Instructions to follow: Could you set down the listing below exactly, leaving out its pictures?
##########
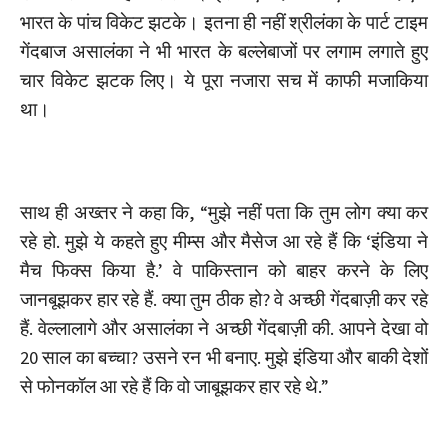
भारत के पांच विकेट झटके। इतना ही नहीं श्रीलंका के पार्ट टाइम
गेंदबाज असालंका ने भी भारत के बल्लेबाजों पर लगाम लगाते हुए
चार विकेट झटक लिए। ये पूरा नजारा सच में काफी मजाकिया
था।
साथ ही अख्तर ने कहा कि, “मुझे नहीं पता कि तुम लोग क्या कर
रहे हो. मुझे ये कहते हुए मीम्स और मैसेज आ रहे हैं कि ‘इंडिया ने
मैच फिक्स किया है.’ वे पाकिस्तान को बाहर करने के लिए
जानबूझकर हार रहे हैं. क्या तुम ठीक हो? वे अच्छी गेंदबाज़ी कर रहे
हैं. वेल्लालागे और असालंका ने अच्छी गेंदबाज़ी की. आपने देखा वो
20 साल का बच्चा? उसने रन भी बनाए. मुझे इंडिया और बाकी देशों
से फोनकॉल आ रहे हैं कि वो जाबूझकर हार रहे थे.”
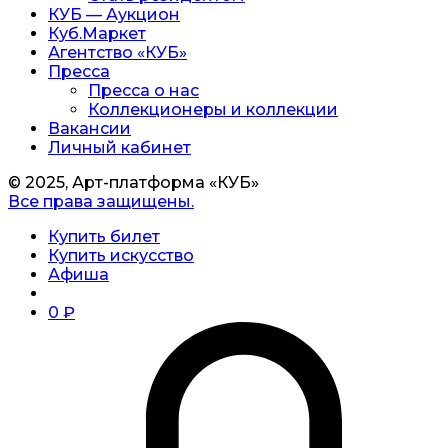
КУБ — Аукцион
Куб.Маркет
Агентство «КУБ»
Пресса
Пресса о нас
Коллекционеры и коллекции
Вакансии
Личный кабинет
© 2025, Арт-платформа «КУБ»
Все права защищены.
Купить билет
Купить искусство
Афиша
0
₽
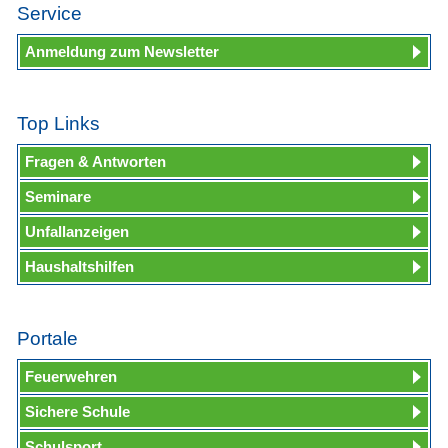
Service
Anmeldung zum Newsletter
Top Links
Fragen & Antworten
Seminare
Unfallanzeigen
Haushaltshilfen
Portale
Feuerwehren
Sichere Schule
Schulsport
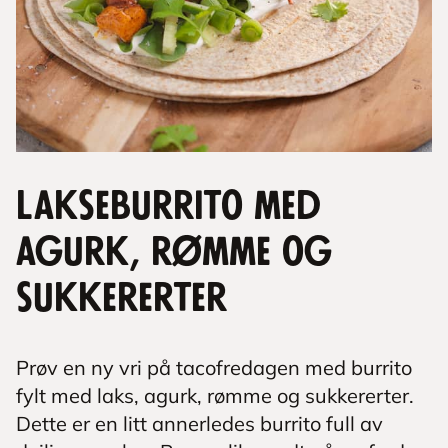
Lakseburrito med
agurk, rømme og
sukkererter
Prøv en ny vri på tacofredagen med burrito
fylt med laks, agurk, rømme og sukkererter.
Dette er en litt annerledes burrito full av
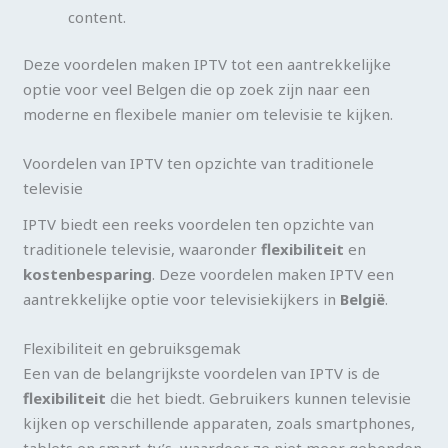
content.
Deze voordelen maken IPTV tot een aantrekkelijke
optie voor veel Belgen die op zoek zijn naar een
moderne en flexibele manier om televisie te kijken.
Voordelen van IPTV ten opzichte van traditionele
televisie
IPTV biedt een reeks voordelen ten opzichte van
traditionele televisie, waaronder
flexibiliteit
en
kostenbesparing
. Deze voordelen maken IPTV een
aantrekkelijke optie voor televisiekijkers in
België
.
Flexibiliteit en gebruiksgemak
Een van de belangrijkste voordelen van IPTV is de
flexibiliteit
die het biedt. Gebruikers kunnen televisie
kijken op verschillende apparaten, zoals smartphones,
tablets en smart-tv’s, waardoor ze niet meer gebonden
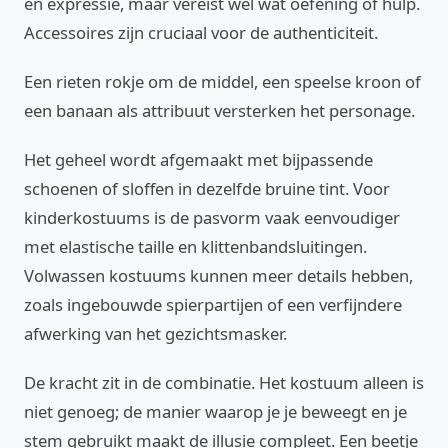
en expressie, maar vereist wel wat oefening of hulp.
Accessoires zijn cruciaal voor de authenticiteit.
Een rieten rokje om de middel, een speelse kroon of
een banaan als attribuut versterken het personage.
Het geheel wordt afgemaakt met bijpassende
schoenen of sloffen in dezelfde bruine tint. Voor
kinderkostuums is de pasvorm vaak eenvoudiger
met elastische taille en klittenbandsluitingen.
Volwassen kostuums kunnen meer details hebben,
zoals ingebouwde spierpartijen of een verfijndere
afwerking van het gezichtsmasker.
De kracht zit in de combinatie. Het kostuum alleen is
niet genoeg; de manier waarop je je beweegt en je
stem gebruikt maakt de illusie compleet. Een beetje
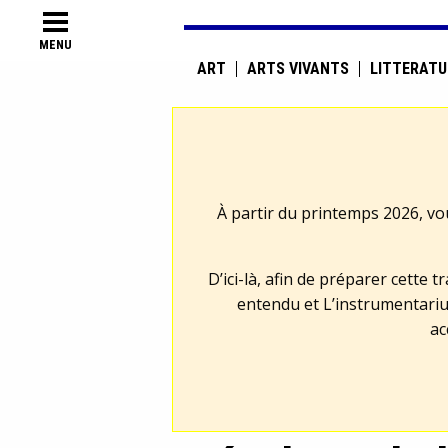
MENU
ART
ARTS VIVANTS
LITTÉRATU
À partir du printemps 2026, vo
D’ici-là, afin de préparer cette 
entendu et L’instrumentariu
ac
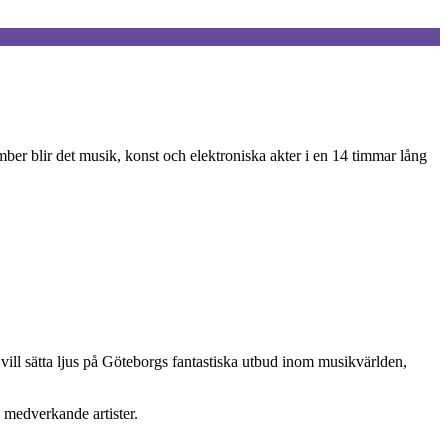
er blir det musik, konst och elektroniska akter i en 14 timmar lång
vi vill sätta ljus på Göteborgs fantastiska utbud inom musikvärlden,
l medverkande artister.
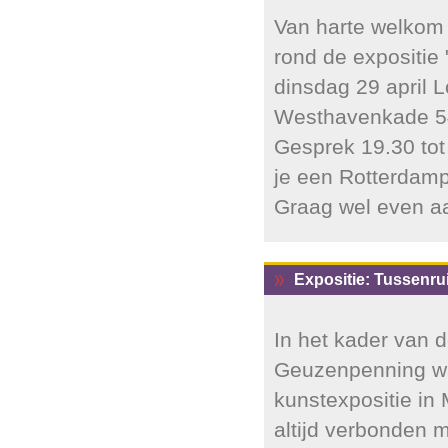
Van harte welkom b
rond de expositie 
dinsdag 29 april 
Westhavenkade 54
Gesprek 19.30 tot
je een Rotterdam
Graag wel even a
Expositie: Tussenru
In het kader van d
Geuzenpenning wa
kunstexpositie in
altijd verbonden 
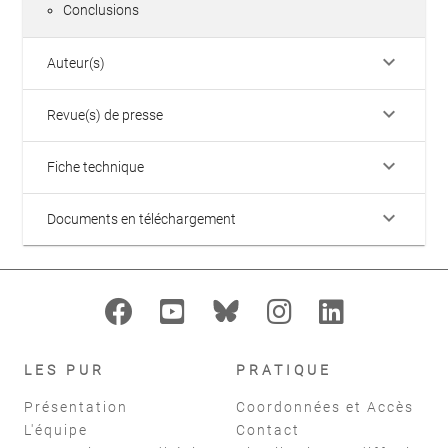
Conclusions
keyboard_arrow_down
Auteur(s)
keyboard_arrow_down
Revue(s) de presse
keyboard_arrow_down
Fiche technique
keyboard_arrow_down
Documents en téléchargement
LES PUR
PRATIQUE
Présentation
Coordonnées et Accès
L'équipe
Contact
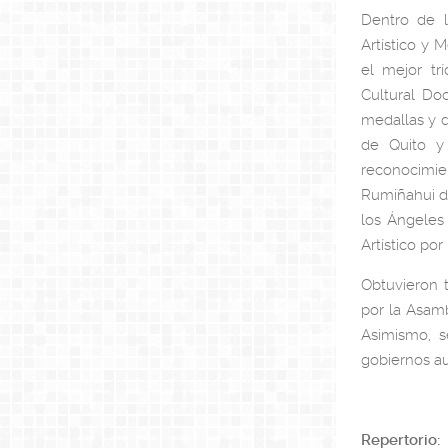
Dentro de l
Artístico y 
el mejor tr
Cultural Do
medallas y d
de Quito y 
reconocimie
Rumiñahui de
los Ángeles 
Artístico por
Obtuvieron t
por la Asamb
Asimismo, s
gobiernos au
Repertorio:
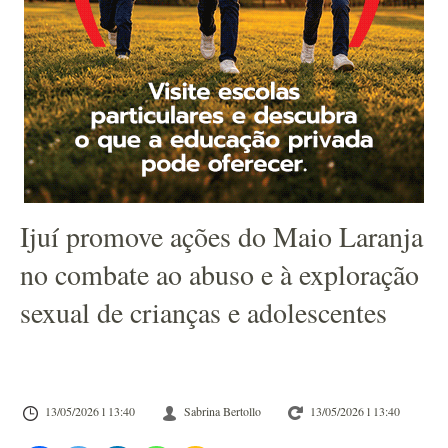
Ijuí promove ações do Maio Laranja
no combate ao abuso e à exploração
sexual de crianças e adolescentes
13/05/2026 l 13:40
Sabrina Bertollo
13/05/2026 l 13:40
##########
Answer to this task:
भारत के पांच विकेट झटके। इतना ही नहीं श्रीलंका के पार्ट टाइम
गेंदबाज असालंका ने भी भारत के बल्लेबाजों पर लगाम लगाते हुए
चार विकेट झटक लिए। ये पूरा नजारा सच में काफी मजाकिया
था।
साथ ही अख्तर ने कहा कि, “मुझे नहीं पता कि तुम लोग क्या कर
रहे हो. मुझे ये कहते हुए मीम्स और मैसेज आ रहे हैं कि ‘इंडिया ने
मैच फिक्स किया है.’ वे पाकिस्तान को बाहर करने के लिए
जानबूझकर हार रहे हैं. क्या तुम ठीक हो? वे अच्छी गेंदबाज़ी कर रहे
हैं. वेल्लालागे और असालंका ने अच्छी गेंदबाज़ी की. आपने देखा वो
20 साल का बच्चा? उसने रन भी बनाए. मुझे इंडिया और बाकी देशों
से फोनकॉल आ रहे हैं कि वो जाबूझकर हार रहे थे.”
КУБ — Аукцион
Куб.Маркет
Агентство «КУБ»
Пресса
Пресса о нас
Коллекционеры и коллекции
Вакансии
Личный кабинет
© 2025, Арт-платформа «КУБ»
Все права защищены.
Купить билет
Купить искусство
Афиша
0
₽
Service
Anmeldung zum Newsletter
Top Links
Fragen & Antworten
Seminare
Unfallanzeigen
Haushaltshilfen
Portale
Feuerwehren
Sichere Schule
Schulsport
Lakseburrito med
agurk, rømme og
sukkererter
Prøv en ny vri på tacofredagen med burrito
fylt med laks, agurk, rømme og sukkererter.
Dette er en litt annerledes burrito full av
content.
Deze voordelen maken IPTV tot een aantrekkelijke
optie voor veel Belgen die op zoek zijn naar een
moderne en flexibele manier om televisie te kijken.
Voordelen van IPTV ten opzichte van traditionele
televisie
IPTV biedt een reeks voordelen ten opzichte van
traditionele televisie, waaronder
flexibiliteit
en
kostenbesparing
. Deze voordelen maken IPTV een
aantrekkelijke optie voor televisiekijkers in
België
.
Flexibiliteit en gebruiksgemak
Een van de belangrijkste voordelen van IPTV is de
flexibiliteit
die het biedt. Gebruikers kunnen televisie
kijken op verschillende apparaten, zoals smartphones,
tablets en smart-tv’s, waardoor ze niet meer gebonden
en expressie, maar vereist wel wat oefening of hulp.
Accessoires zijn cruciaal voor de authenticiteit.
Een rieten rokje om de middel, een speelse kroon of
een banaan als attribuut versterken het personage.
Het geheel wordt afgemaakt met bijpassende
schoenen of sloffen in dezelfde bruine tint. Voor
kinderkostuums is de pasvorm vaak eenvoudiger
met elastische taille en klittenbandsluitingen.
Volwassen kostuums kunnen meer details hebben,
zoals ingebouwde spierpartijen of een verfijndere
afwerking van het gezichtsmasker.
De kracht zit in de combinatie. Het kostuum alleen is
niet genoeg; de manier waarop je je beweegt en je
stem gebruikt maakt de illusie compleet. Een beetje
MENU
ART
ARTS VIVANTS
LITTÉRATU
À partir du printemps 2026, vo
D’ici-là, afin de préparer cette 
entendu et L’instrumentariu
ac
er blir det musik, konst och elektroniska akter i en 14 timmar lång
vi vill sätta ljus på Göteborgs fantastiska utbud inom musikvärlden,
l medverkande artister.
Van harte welkom b
rond de expositie 
dinsdag 29 april 
Westhavenkade 54
Gesprek 19.30 tot
je een Rotterdam
Graag wel even a
Expositie: Tussenru
In het kader van d
Geuzenpenning wa
kunstexpositie in
altijd verbonden 
Conclusions
keyboard_arrow_down
Auteur(s)
keyboard_arrow_down
Revue(s) de presse
keyboard_arrow_down
Fiche technique
keyboard_arrow_down
Documents en téléchargement
LES PUR
PRATIQUE
Présentation
Coordonnées et Accès
L'équipe
Contact
Dentro de l
Artístico y 
el mejor tr
Cultural Do
medallas y d
de Quito y 
reconocimie
Rumiñahui de
los Ángeles 
Artístico por
Obtuvieron t
por la Asamb
Asimismo, s
gobiernos au
Repertorio:
Ijuí promove ações do Maio Laranja
no combate ao abuso e à exploração
sexual de crianças e adolescentes
13/05/2026 l 13:40
Sabrina Bertollo
13/05/2026 l 13:40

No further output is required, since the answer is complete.